Saya teringat cerita seorang kawan wartawan televisi yang ditugaskan mewawancarai seorang tokoh reformasi yang terkenal kritis dan tajam. Saat bertemu di kantornya, sang narasumber berkata ”kamu dari TV mana?” lalu kawan saya menunjukkan logo mic, dan spontan si narasumber berkata ”Kamu tahu gak, saya dulu sangat mengagumi berita2 di TV mu yang ikut menentukan sejarah suksesnya gerakan reformasi 1998, tapi sekarang saya muak melihat isi beritanya, seperti sampah!” Kawan saya langsung terdiam dan tersenyum kecut. Tapi dengan cool dia tetap merayu agar bisa mendapatkan wawancara si narasumber, karena merasa bahwa keberhasilannya menjalankan profesi adalah dengan sukses mendapat wawancara eksklusif kendati harus mendengar caci maki terlebih dahulu.

Kenapa kawan saya tidak tersinggung atau melaporkan si narasumber ke polisi karena menyebut ”sampah” pada institusinya. Karena dia paham, bahwa kata-kata itu adalah kritikan membangun terhadap kekurangannya dalam membangun sebuah berita yang ”mencerdaskan” masyarakat.

Kembali ke twiter Mbak Luna, dia mengatakan ”derajat infotainmen lebih rendah dari pelacur dan pembunuh”. Secara teks dia tidak menyebut sebuah profesi tertentu, kata infotainmen sendiri bermakna program bukan profesi. Dan bisa jadi itu infotainmen di amerika atau arab saudi bukan di Indonesia, artinya banyak tafsir yang mungkin muncul dari istilah tersebut. Dari segi konteks, itu hanya luapan emosi yang mungkin terganggu akibat pemberitaan infotainmen yang merugikannya atau etika pekerja infotainmen dalam mencari berita yang sangat mengganggunya. Maknanya adalah kalo dari dua hal ini menimbulkan multitafsir, kenapa orang lain yang mungkin bukanlah orang yang dimaksud oleh Luna harus merasa tersinggung dan geer (gedhe rumangsa-red). Lebay banget sich hehehe... Btw, lebay adalah salah satu akar dari arogansi pribadi.

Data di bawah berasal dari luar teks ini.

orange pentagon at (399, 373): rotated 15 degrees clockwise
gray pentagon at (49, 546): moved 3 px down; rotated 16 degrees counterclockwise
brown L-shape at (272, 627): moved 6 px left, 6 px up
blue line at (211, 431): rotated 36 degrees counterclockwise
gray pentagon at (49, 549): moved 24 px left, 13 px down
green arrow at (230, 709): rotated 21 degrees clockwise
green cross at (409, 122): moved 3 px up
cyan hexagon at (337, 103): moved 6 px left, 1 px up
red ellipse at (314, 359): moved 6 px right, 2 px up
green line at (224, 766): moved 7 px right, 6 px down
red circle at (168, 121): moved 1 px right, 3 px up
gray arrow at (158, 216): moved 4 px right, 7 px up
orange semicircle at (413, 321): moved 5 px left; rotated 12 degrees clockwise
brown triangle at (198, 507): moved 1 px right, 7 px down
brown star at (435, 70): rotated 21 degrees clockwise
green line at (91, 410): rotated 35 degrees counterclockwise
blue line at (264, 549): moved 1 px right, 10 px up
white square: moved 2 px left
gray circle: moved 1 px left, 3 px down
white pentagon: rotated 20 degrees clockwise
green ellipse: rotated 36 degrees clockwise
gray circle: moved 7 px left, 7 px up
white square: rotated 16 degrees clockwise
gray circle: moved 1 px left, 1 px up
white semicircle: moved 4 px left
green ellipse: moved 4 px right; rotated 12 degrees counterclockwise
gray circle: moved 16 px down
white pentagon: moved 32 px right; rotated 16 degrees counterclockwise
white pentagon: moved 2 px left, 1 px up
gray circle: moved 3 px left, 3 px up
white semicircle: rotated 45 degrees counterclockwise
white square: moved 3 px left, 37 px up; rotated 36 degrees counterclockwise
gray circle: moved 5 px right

Secara psikologis, lebay atau berlebihan dalam memandang diri sendiri bisa disebabkan oleh dua hal, pertama karena dia ingin dipuja dan dianggap sebagai orang yang hebat. Kedua adalah menutupi karakter pribadinya yang sebenarnya minder dan tertekan. Merasa tidak hebat tapi ingin dianggap hebat. Kalo dua hal ini berpadu dalam satu pembenaran pendapat maka jadilah sosok orang yang tidak pernah merasa bersalah dan arogan. Profesi dijadikan pembenaran untuk merugikan orang lain, demi menghindari ”tekanan” dari kantor yang seringkali bertentangan dengan hati nuraninya.

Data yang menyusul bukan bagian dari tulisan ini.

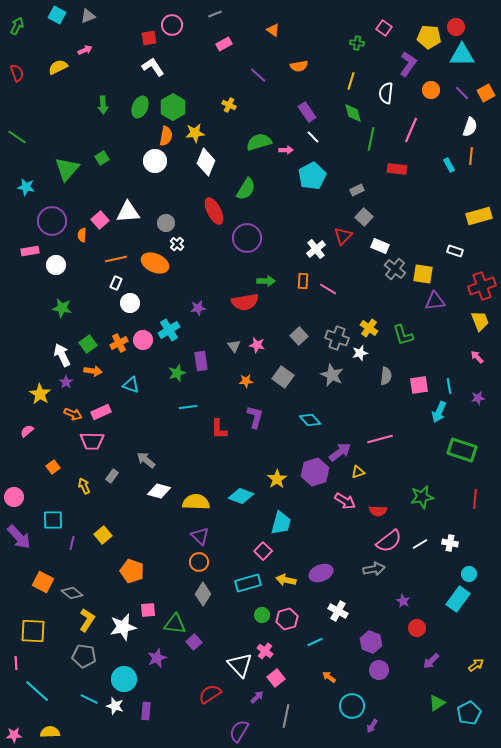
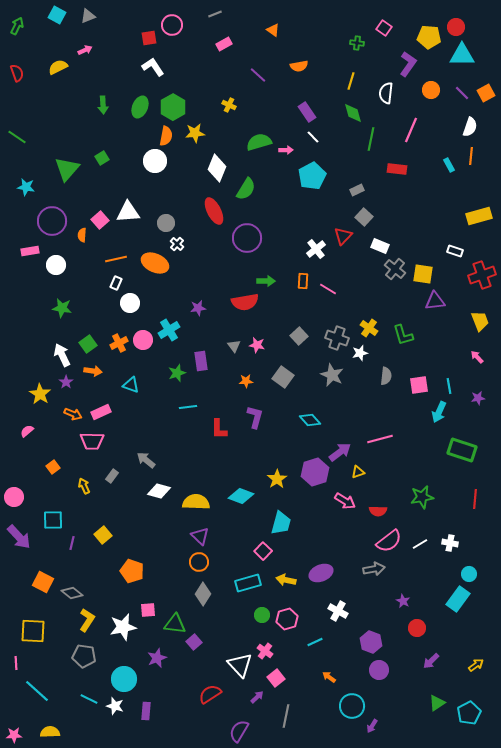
white diamond at (206, 162): moved 11 px right, 6 px down
red cross at (482, 286): moved 11 px up
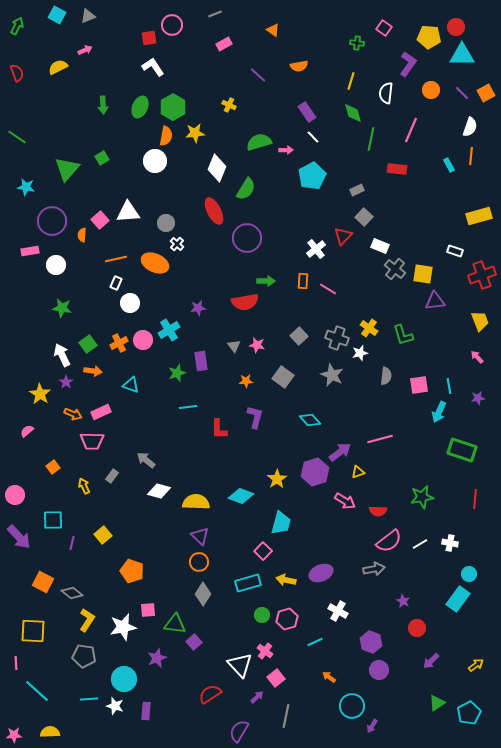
pink circle at (14, 497): moved 1 px right, 2 px up
cyan line at (89, 699): rotated 30 degrees counterclockwise
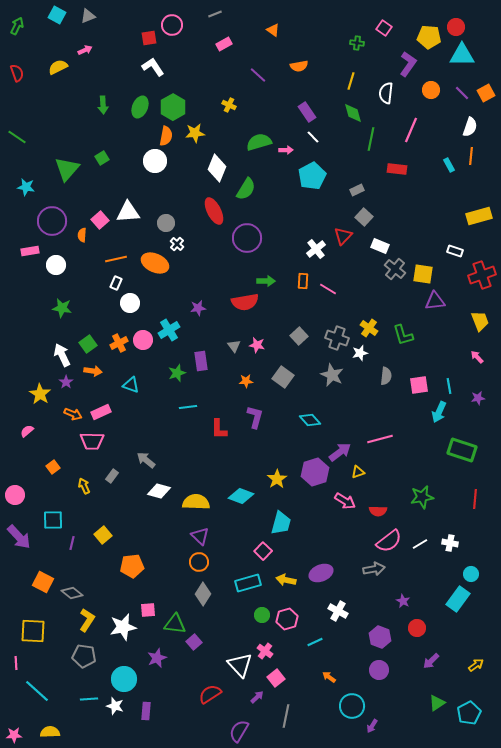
orange pentagon at (132, 571): moved 5 px up; rotated 25 degrees counterclockwise
cyan circle at (469, 574): moved 2 px right
purple hexagon at (371, 642): moved 9 px right, 5 px up
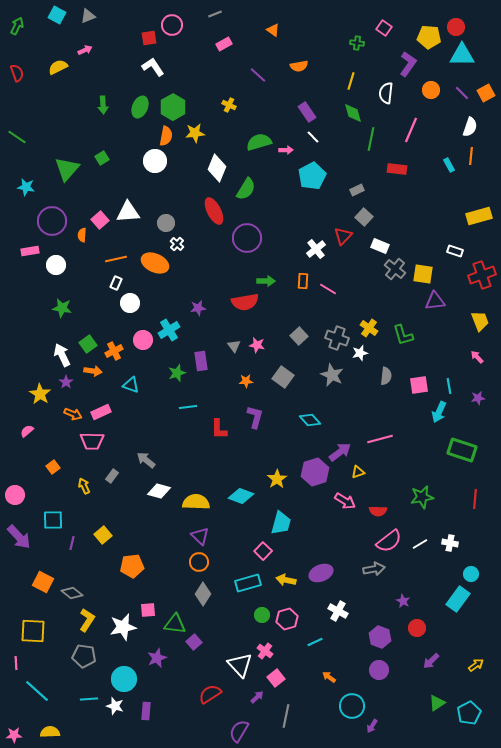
orange cross at (119, 343): moved 5 px left, 8 px down
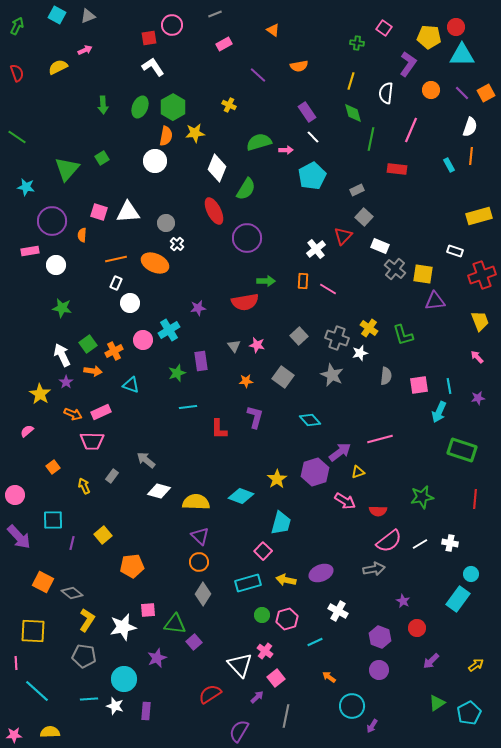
pink square at (100, 220): moved 1 px left, 8 px up; rotated 30 degrees counterclockwise
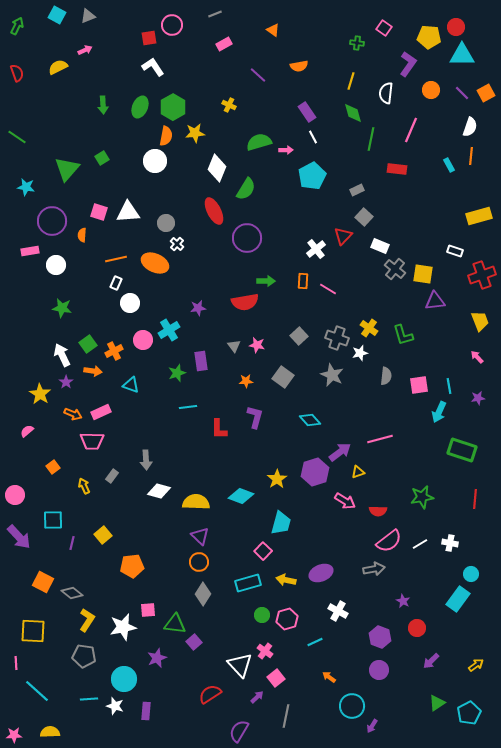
white line at (313, 137): rotated 16 degrees clockwise
gray arrow at (146, 460): rotated 132 degrees counterclockwise
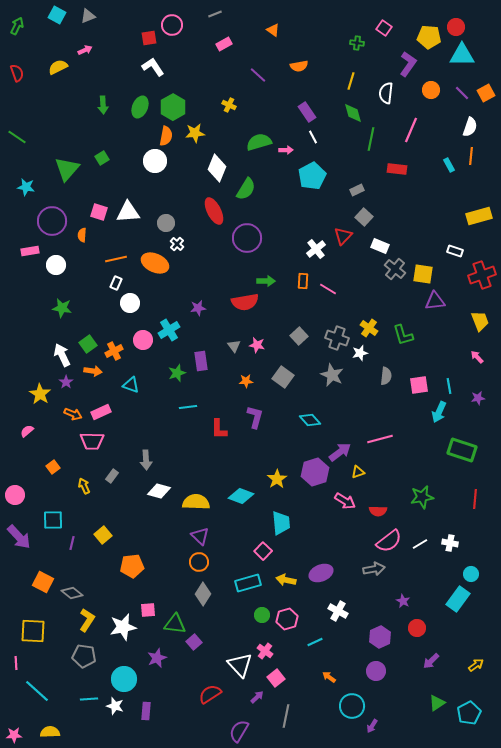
cyan trapezoid at (281, 523): rotated 20 degrees counterclockwise
purple hexagon at (380, 637): rotated 15 degrees clockwise
purple circle at (379, 670): moved 3 px left, 1 px down
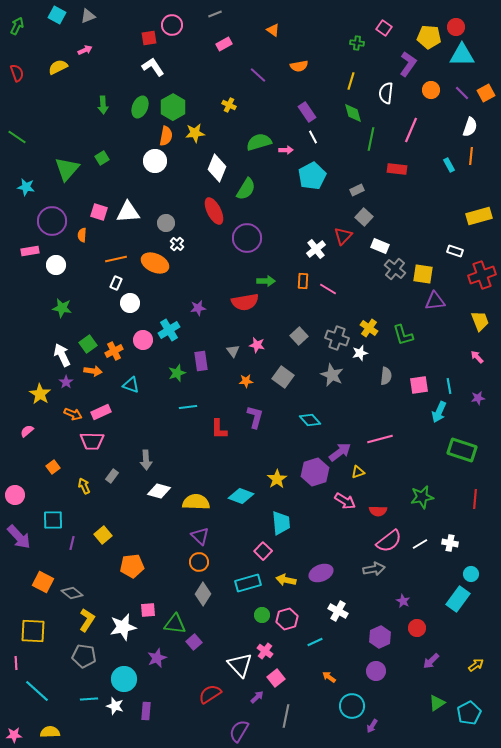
gray triangle at (234, 346): moved 1 px left, 5 px down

Ini sebenarnya mewakili perasaan saya pribadi yang pernah menjalani profesi sebagai pekerja infotainmen dan pekerja media. Ini hanya sekedar pendapat pribadi, karena bisa jadi orang lain memiliki pengalaman yang berbeda. Saat beberapa tahun silam iseng-iseng side job sebagai kamerawan infotainmen, hal pertama yang saya rasakan adalah hasrat yang besar untuk mendapatkan gosip menarik plus rasa tidak tega untuk mencampuri atau mengetahui urusan pribadi orang lain. Dan ini membuat saya tertekan, pertama saya menyadari bahwa adalah hak si artis untuk menjaga rahasia pribadinya, tetapi berita tentang prestasi si artis bukanlah gosip yang menarik dan berating tinggi.

Kedua, secara kasat mata, penampilan materi si artis jauh lebih glamour dibanding saya dan seorang kawan yang untuk datang ke lokasi artis, hanya menggunakan motor butut. Ada rasa minder sebenarnya, tapi kita tetap harus menjaga image agar terlihat setara hehehe...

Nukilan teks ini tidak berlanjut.